As breakthrough inventions and profitability (ROA) in previous years may influence future breakthrough inventions and profitability (ROA), we add a one-year lagged measure of breakthrough inventions and profitability (ROA). To account for economies of scope (Tallman & Li, 1996), we use a product diversity measure that is operationalized as the total number of industries in which MNEs operate their major businesses (based on four-digit SIC codes). In addition, we introduce a count measure of the number of countries in which the MNE operates using the MNE’s subsidiary location information, as a control for MNEs' foreign country dispersion (Delios & Beamish, 1999). Moreover, we control for tangible assets and number of employees, as these factors have been shown to affect an MNE’s inventions and profitability (Decarolis, 2003; Lu & Beamish, 2001). We also control for MNE age (in years) and size (total sales) to account for potential economies of scale and for access to financial resources which larger and established firms may enjoy (Veugelers, 1997).
Industry-level controls
Following established practice in the performance and innovation literatures (Hawawini, Subramanian, & Verdin, 2003; Sørensen & Stuart, 2000), our controls also include industry effects. For industry dummies, we group MNEs into ten major manufacturing sector categories (Golovko & Valentini, 2011) that are distributed as follows: food, beverages, and tobacco products (7%); textiles and leather products (1%); wood, furniture, paper and paper products (4%); coal, petroleum, and chemicals (16%); pharmaceutical products, (5%); rubber and plastic products (6%); basic metals and metal products (8%); computer, electrical equipment, and optical products (15%); machinery, vehicles, and equipment (21%); and other manufacturing (17%).

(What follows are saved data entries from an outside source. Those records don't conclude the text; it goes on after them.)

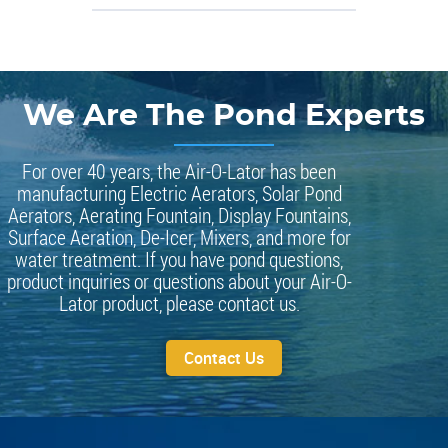
We Are The Pond Experts
For over 40 years, the Air-O-Lator has been
manufacturing Electric Aerators, Solar Pond
Aerators, Aerating Fountain, Display Fountains,
Surface Aeration, De-Icer, Mixers, and more for
water treatment. If you have pond questions,
product inquiries or questions about your Air-O-
Lator product, please contact us.
Contact Us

We also control for the mean profitability of each industry using the respective average values of profit margins for the whole population of UK firms in the same industry. As in other studies, we account for industry conditions by controlling for industry demand, defined as the annual percentage change in sales in each industry, and for industry concentration, using a Herfindahl index of the market share of the largest four firms (Derfus, Maggitti, Grimm, & Smith, 2008). The main results control for industry demand and concentration in the UK, but, in the robustness tests section, we also control for such effects globally. Apart from industry dummies, we further include a variable to distinguish between industries of high, medium-high, medium-low, and low technological opportunities (ranging from 1 for high tech to 4 for low tech; Grimpe & Sofka, 2009). Given the large number of industry and time dummies, we do not report these results in the tables.
Country-level controls
Following established practice (Ivus, Park, & Saggi, 2017; Kafouros et al., 2018), we develop a measure of intellectual property rights (IPR) effectiveness using the annual mean of lagged IPR indices of the countries in which the MNE operates. These indices rely on data from Park’s (2008) expanded dataset that captures five different aspects: patentability coverage, treaties membership, duration of protection, legal enforcement, and other patent right restrictions.3 To account for MNEs’ access to globally distributed knowledge within and across industries, we replicate the approach used by previous studies in the knowledge spillovers literature (e.g., Kafouros et al., 2012) and incorporate a global knowledge reservoirs variable. This approach relies on capturing data on the R&D investments undertaken by all firms in each given country over the period of our sample. R&D investments, in turn, lead to the creation of pools or reservoirs of (technological) knowledge that are accessible to firms that operate in such countries, affecting their breakthrough inventions and profitability.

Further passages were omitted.